The first-phase medication analysis to evaluate the impact of psychoactive medications on fall risk in the subjects was completed. A manuscript describing the results of this analysis, in combination with the SGB analysis and the Fractal D tracking data, was developed and submitted to a peer-reviewed journal. Work proceeded on secondary analyses of this data. A 1-year no-cost extension was used to collect and analyze additional data. As last reported in the AHRQ Research Reporting System, project progress was on track and budget spending was on target. The project ended in September 2012.

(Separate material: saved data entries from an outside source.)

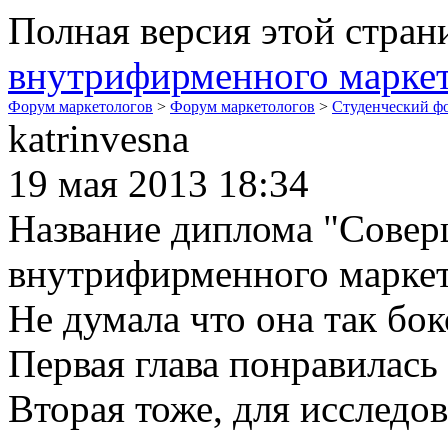
Полная версия этой стра
внутрифирменного марке
Форум маркетологов
>
Форум маркетологов
>
Студенческий ф
katrinvesna
19 мая 2013 18:34
Название диплома "Совер
внутрифирменного маркети
Не думала что она так бо
Первая глава понравилась 
Вторая тоже, для исследо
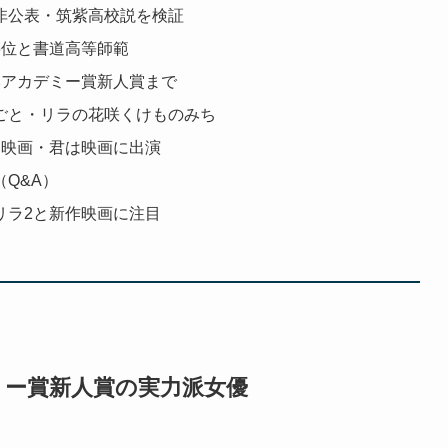
非公表・筑紫高校説を検証
6位と書道高等師範
本アカデミー賞新人賞まで
ごと・リラの花咲くけものみち
と映画・君は映画に出演
Q&A）
リラ2と新作映画に注目
ミー賞新人賞の実力派女優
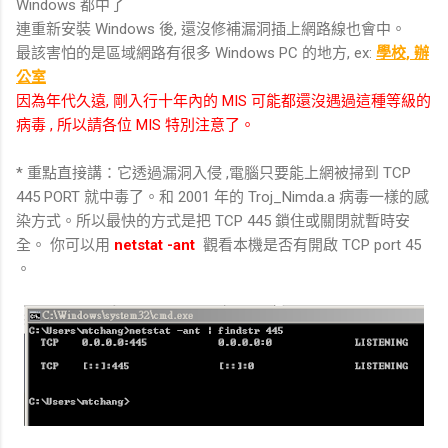
Windows 都中了
連重新安裝 Windows 後, 還沒修補漏洞插上網路線也會中。
最該害怕的是區域網路有很多 Windows PC 的地方, ex:
學校, 辦
公室
因為年代久遠, 剛入行十年內的 MIS 可能都還沒遇過這種等級的
病毒 , 所以請各位 MIS 特別注意了。
* 重點直接講：它透過漏洞入侵 ,電腦只要能上網被掃到 TCP
445 PORT 就中毒了。和 2001 年的 Troj_Nimda.a 病毒一樣的感
染方式。所以最快的方式是把 TCP 445 鎖住或關閉就暫時安
全。 你可以用
netstat -ant
觀看本機是否有開啟 TCP port 45
。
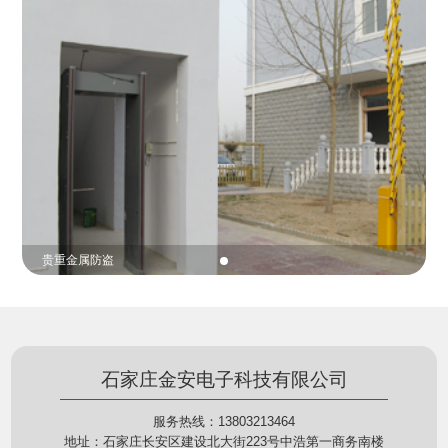
份证查验等拓展功能，在实战中发挥着重要的作用，
的展示给行政相对人看，有效的减少了行政相对人对
能广泛应用于交警公安执法、卫生监督、城管执法、
城管执法行为的误解，树立了执法的公信力。
海关执法、路政、质量监督、林业园林、消防、质量
监督、公路铁路等各个领域。
贵重金属防盗
石家庄金安电子科技有限公司
服务热线：13803213464
地址：石家庄长安区建设北大街223号中浩第一商务南楼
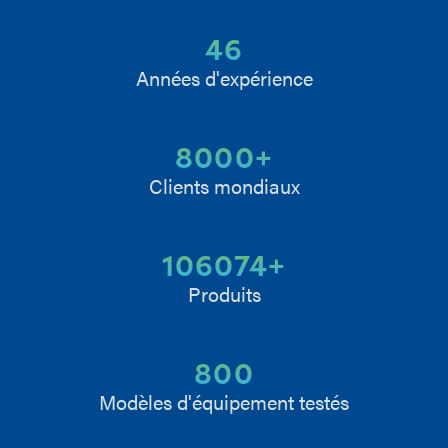
46
Années d'expérience
8000
+
Clients mondiaux
106074
+
Produits
800
Modèles d'équipement testés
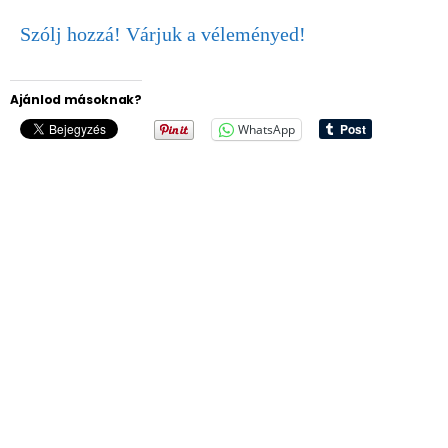
Szólj hozzá! Várjuk a véleményed!
Ajánlod másoknak?
WhatsApp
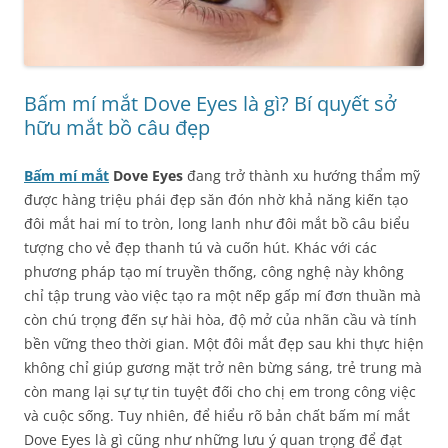
Bấm mí mắt Dove Eyes là gì? Bí quyết sở
hữu mắt bồ câu đẹp
Bấm mí mắt
Dove Eyes
đang trở thành xu hướng thẩm mỹ
được hàng triệu phái đẹp săn đón nhờ khả năng kiến tạo
đôi mắt hai mí to tròn, long lanh như đôi mắt bồ câu biểu
tượng cho vẻ đẹp thanh tú và cuốn hút. Khác với các
phương pháp tạo mí truyền thống, công nghệ này không
chỉ tập trung vào việc tạo ra một nếp gấp mí đơn thuần mà
còn chú trọng đến sự hài hòa, độ mở của nhãn cầu và tính
bền vững theo thời gian. Một đôi mắt đẹp sau khi thực hiện
không chỉ giúp gương mặt trở nên bừng sáng, trẻ trung mà
còn mang lại sự tự tin tuyệt đối cho chị em trong công việc
và cuộc sống. Tuy nhiên, để hiểu rõ bản chất bấm mí mắt
Dove Eyes là gì cũng như những lưu ý quan trọng để đạt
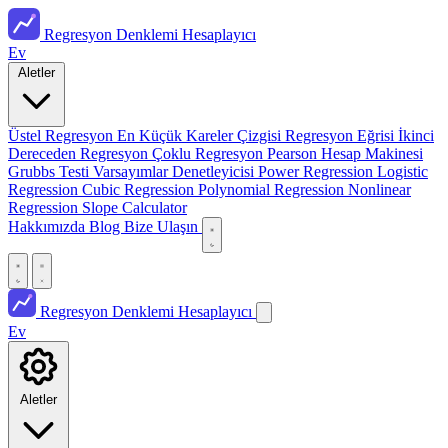
Regresyon Denklemi Hesaplayıcı
Ev
Aletler
Üstel Regresyon
En Küçük Kareler Çizgisi
Regresyon Eğrisi
İkinci
Dereceden Regresyon
Çoklu Regresyon
Pearson Hesap Makinesi
Grubbs Testi
Varsayımlar Denetleyicisi
Power Regression
Logistic
Regression
Cubic Regression
Polynomial Regression
Nonlinear
Regression
Slope Calculator
Hakkımızda
Blog
Bize Ulaşın
Regresyon Denklemi Hesaplayıcı
Ev
Aletler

A patent that resulted from the work was awarded and the technology has been licensed to a company. The team will market the product pending release of the research papers. Dr. Kearns was appointed to the implementation team for the Veterans Affairs (VA) Department Real-Time Location System Project, the intent of which is to place tracking technology in more than 150 VA-operated hospitals. He will also provide consultation concerning the development of a data repository that will be established to make these data available to researchers nationwide. Finally, the research team continues its work with the VA Smart Home Project to reduce the risk of falls among veterans receiving inpatient treatment for traumatic brain injury.

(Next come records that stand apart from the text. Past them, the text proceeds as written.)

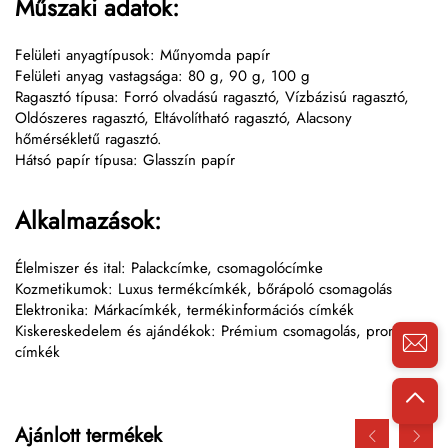
Műszaki adatok:
Felületi anyagtípusok: Műnyomda papír
Felületi anyag vastagsága: 80 g, 90 g, 100 g
Ragasztó típusa: Forró olvadású ragasztó, Vízbázisú ragasztó,
Oldószeres ragasztó, Eltávolítható ragasztó, Alacsony
hőmérsékletű ragasztó.
Hátsó papír típusa: Glasszín papír
Alkalmazások:
Élelmiszer és ital: Palackcímke, csomagolócímke
Kozmetikumok: Luxus termékcímkék, bőrápoló csomagolás
Elektronika: Márkacímkék, termékinformációs címkék
Kiskereskedelem és ajándékok: Prémium csomagolás, promóciós
címkék
Ajánlott termékek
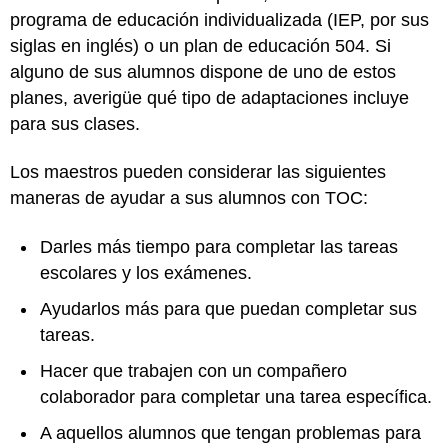
programa de educación individualizada (IEP, por sus
siglas en inglés) o un plan de educación 504. Si
alguno de sus alumnos dispone de uno de estos
planes, averigüe qué tipo de adaptaciones incluye
para sus clases.
Los maestros pueden considerar las siguientes
maneras de ayudar a sus alumnos con TOC:
Darles más tiempo para completar las tareas
escolares y los exámenes.
Ayudarlos más para que puedan completar sus
tareas.
Hacer que trabajen con un compañero
colaborador para completar una tarea específica.
A aquellos alumnos que tengan problemas para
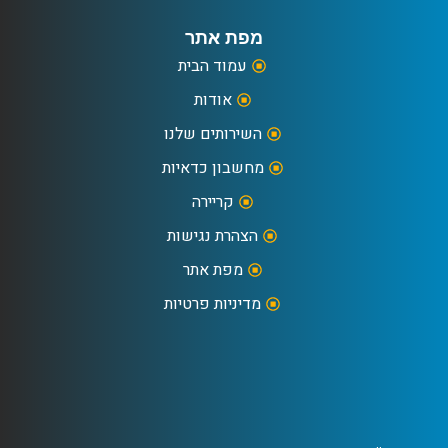
מפת אתר
עמוד הבית
אודות
השירותים שלנו
מחשבון כדאיות
קריירה
הצהרת נגישות
מפת אתר
מדיניות פרטיות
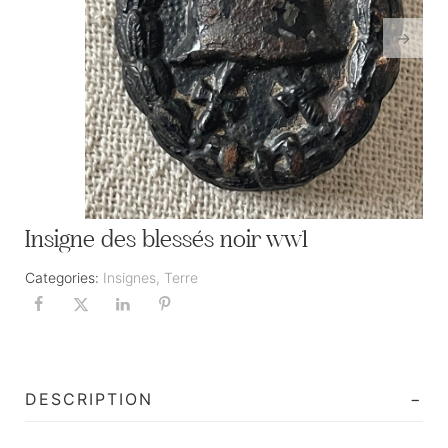
Insigne des blessés noir ww1
Categories:
Insignes
,
Terre
DESCRIPTION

Impact and Findings: The major finding was that Fractal D is an independent predictor of future falls. Fractal D in combination with a history of one or more falls in the prior year is a strong fall predictor. The addition of a continuous dynamic assessment of changes in everyday movement patterns obtained automatically and unobtrusively up to the time of a fall significantly improves fall-risk estimation accuracy beyond that provided by other known predictors. In congregate living settings such as nursing homes and ALFs, the costs of the location-aware technology are kept relatively low by economies of scale since the infrastructure need not be pervasive, individual tag costs are low, and more than 100 residents can be monitored and assessed simultaneously.

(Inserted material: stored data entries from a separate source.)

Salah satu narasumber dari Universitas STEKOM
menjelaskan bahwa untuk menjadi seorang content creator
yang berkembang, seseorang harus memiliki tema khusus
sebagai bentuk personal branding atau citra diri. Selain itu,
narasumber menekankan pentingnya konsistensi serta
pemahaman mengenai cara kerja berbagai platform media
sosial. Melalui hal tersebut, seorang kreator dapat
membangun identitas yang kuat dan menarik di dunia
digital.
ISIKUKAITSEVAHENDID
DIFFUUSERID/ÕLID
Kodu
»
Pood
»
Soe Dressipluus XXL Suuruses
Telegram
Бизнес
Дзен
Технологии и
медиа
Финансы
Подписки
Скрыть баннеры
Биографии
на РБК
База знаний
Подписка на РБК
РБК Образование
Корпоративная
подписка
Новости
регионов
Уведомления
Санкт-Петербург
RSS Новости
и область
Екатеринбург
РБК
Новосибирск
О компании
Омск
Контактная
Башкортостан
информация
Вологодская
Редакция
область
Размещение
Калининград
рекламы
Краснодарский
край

While there was a significant difference in Fractal D for those who fell versus those who did not, the results did not indicate when group differences emerged. Auxiliary analyses indicated that those who fell did not differ significantly from those who did not at the time of the first week of the study, but were significantly different at the time of the fall. This change was not readily predictable from trends in the data nor was it linked to the duration until the fall. For those who fell, the correlation between Fractal D in the 7 days immediately preceding the index event with Fractal D in the week prior was 0.97, but was only 0.67 with participants’ measures during the first week of the study. The results are consistent with the hypothesis that Fractal D delivered by the online monitoring system is more predictive of falls in the near future than in the more distant past.
Target Population: Elderly*
Strategic Goal: Develop and disseminate health IT evidence and evidence-based tools to improve health care decisionmaking through the use of integrated data and knowledge management.
Business Goal: Knowledge Creation
* This target population is one of AHRQ’s priority populations.